Challenges and outlook
Discoms are increasingly becoming reluctant to let go of their premium paying commercial customers like DMRC. Thus, with open access projects, a variety of charges have come into the picture. At the time of conception, DMRC had expected a tariff of Rs 4 per unit from this project. However, soon after signing of the PPA, the waiver of charges on interstate transmission system (ISTS) was limited to renewable purchase obligation (RPO) fulfilment of discoms. Thus, while intra-state transmission charges are exempted in Delhi, DMRC has to pay charges for interstate transmission, cross-subsidy surcharges and transmission losses. After incorporating these charges, DMRC expects the tariff to be in the range of Rs 4.50-Rs 5 per unit of energy, even though the discovered tariff during bidding at Rewa was just Rs 2.97 per unit. Thus, if these open access charges are reduced, the ultimate benefit would be passed on to the end consumer, as the metro fares for commuters would decrease.

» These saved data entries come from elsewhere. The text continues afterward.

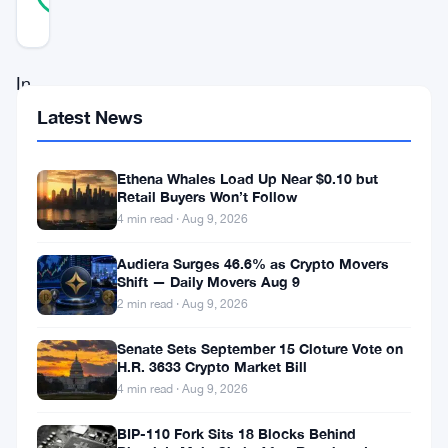
REAL
Updated 3 years ago
In
a
Latest News
groundbreaking
stride
Ethena Whales Load Up Near $0.10 but
Retail Buyers Won’t Follow
towards
4 min read · Aug 9, 2026
pushing
Audiera Surges 46.6% as Crypto Movers
the
Shift — Daily Movers Aug 9
boundaries
2 min read · Aug 9, 2026
of
Senate Sets September 15 Cloture Vote on
blockchain
H.R. 3633 Crypto Market Bill
4 min read · Aug 9, 2026
scalability
and
BIP-110 Fork Sits 18 Blocks Behind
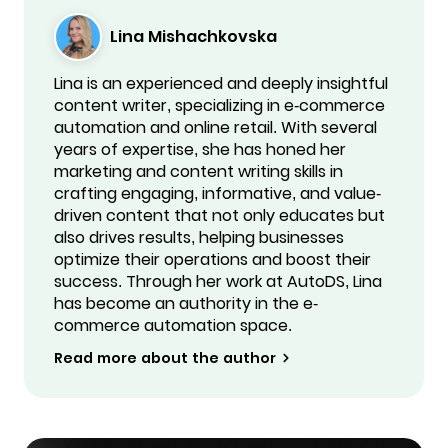
Lina Mishachkovska
Lina is an experienced and deeply insightful
content writer, specializing in e-commerce
automation and online retail. With several
years of expertise, she has honed her
marketing and content writing skills in
crafting engaging, informative, and value-
driven content that not only educates but
also drives results, helping businesses
optimize their operations and boost their
success. Through her work at AutoDS, Lina
has become an authority in the e-
commerce automation space.
Read more about the author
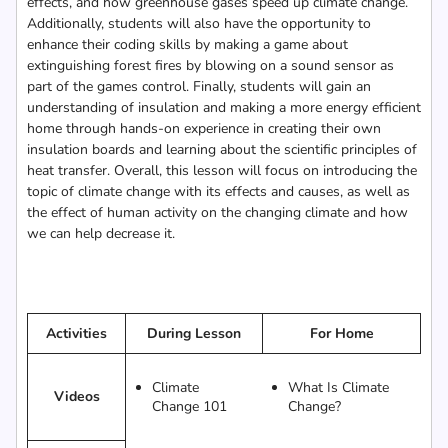
effects, and how greenhouse gases speed up climate change.
Additionally, students will also have the opportunity to
enhance their coding skills by making a game about
extinguishing forest fires by blowing on a sound sensor as
part of the games control. Finally, students will gain an
understanding of insulation and making a more energy efficient
home through hands-on experience in creating their own
insulation boards and learning about the scientific principles of
heat transfer. Overall, this lesson will focus on introducing the
topic of climate change with its effects and causes, as well as
the effect of human activity on the changing climate and how
we can help decrease it.
Activities
During Lesson
For Home
Climate
What Is Climate
Videos
Change 101
Change?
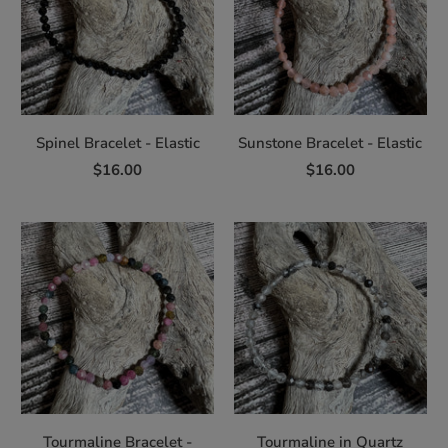
Spinel Bracelet - Elastic
Sunstone Bracelet - Elastic
$16.00
$16.00
Tourmaline Bracelet -
Tourmaline in Quartz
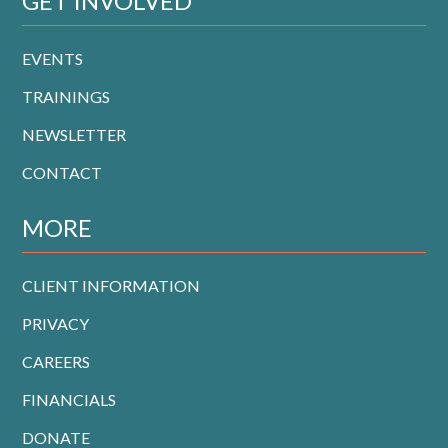
GET INVOLVED
EVENTS
TRAININGS
NEWSLETTER
CONTACT
MORE
CLIENT INFORMATION
PRIVACY
CAREERS
FINANCIALS
DONATE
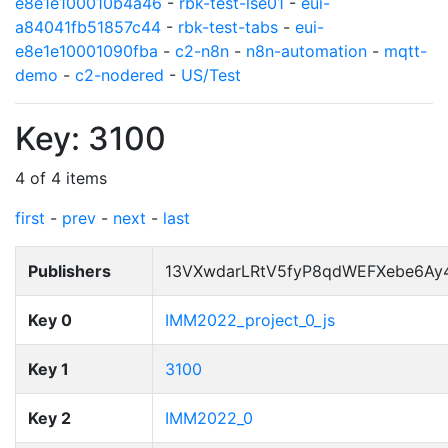
e8e1e100010b4a46
-
rbk-test-lse01
-
eui-
a84041fb51857c44
-
rbk-test-tabs
-
eui-
e8e1e10001090fba
-
c2-n8n
-
n8n-automation
-
mqtt-
demo
-
c2-nodered
-
US/Test
Key: 3100
4 of 4 items
first
-
prev
-
next
-
last
Publishers
13VXwdarLRtV5fyP8qdWEFXebe6Ay
Key 0
IMM2022_project_0_js
Key 1
3100
Key 2
IMM2022_0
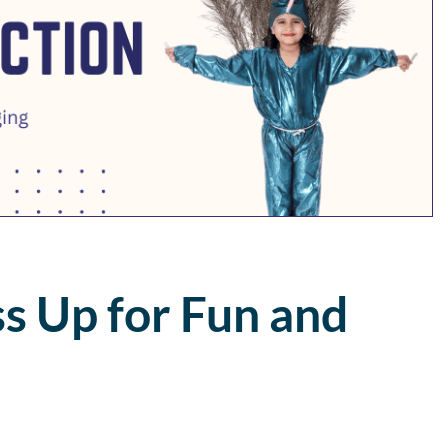
s Up for Fun and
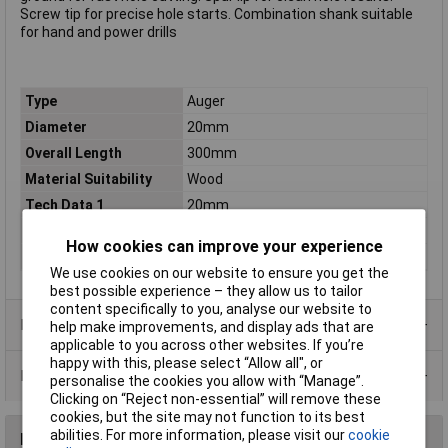
Screw tip for precise hole starts. Combination shank suitable
for hand and power drills
Type
Auger
Diameter
20mm
Overall Length
300mm
Material Suitability
Wood
Tech Data 1
20mm
Tech Data 2
220mm
How cookies can improve your experience
Tech Data 3
300mm
We use cookies on our website to ensure you get the
best possible experience – they allow us to tailor
content specifically to you, analyse our website to
Product Range
help make improvements, and display ads that are
applicable to you across other websites. If you’re
happy with this, please select “Allow all", or
Data Sheets
personalise the cookies you allow with “Manage”.
Clicking on “Reject non-essential” will remove these
cookies, but the site may not function to its best
abilities. For more information, please visit our
cookie
Reviews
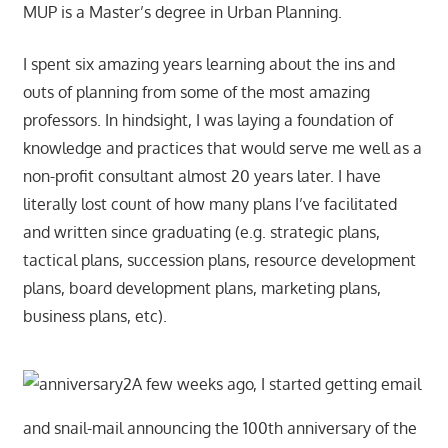
MUP is a Master’s degree in Urban Planning.
I spent six amazing years learning about the ins and
outs of planning from some of the most amazing
professors. In hindsight, I was laying a foundation of
knowledge and practices that would serve me well as a
non-profit consultant almost 20 years later. I have
literally lost count of how many plans I’ve facilitated
and written since graduating (e.g. strategic plans,
tactical plans, succession plans, resource development
plans, board development plans, marketing plans,
business plans, etc).
A few weeks ago, I started getting email
and snail-mail announcing the 100th anniversary of the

Another challenge for DMRC is the policy and regulatory uncertainty in India’s power sector. Open access charges might increase any time without warning and DMRC would be liable to pay these charges as per the PPA terms. For instance, since the signing of the PPA, three major policy changes have occurred – the introduction of ISTS charges, goods and services tax, and safeguard duties on solar imports – which have impacted solar power tariffs. Summing up, while this power procurement arrangement brings some optimism regarding open access projects in India, it also highlights the number of barriers that DMRC has had to cross before it could source power from the solar park. Other consumers may not be able to address these issues and many such open access projects could remain stranded in the future.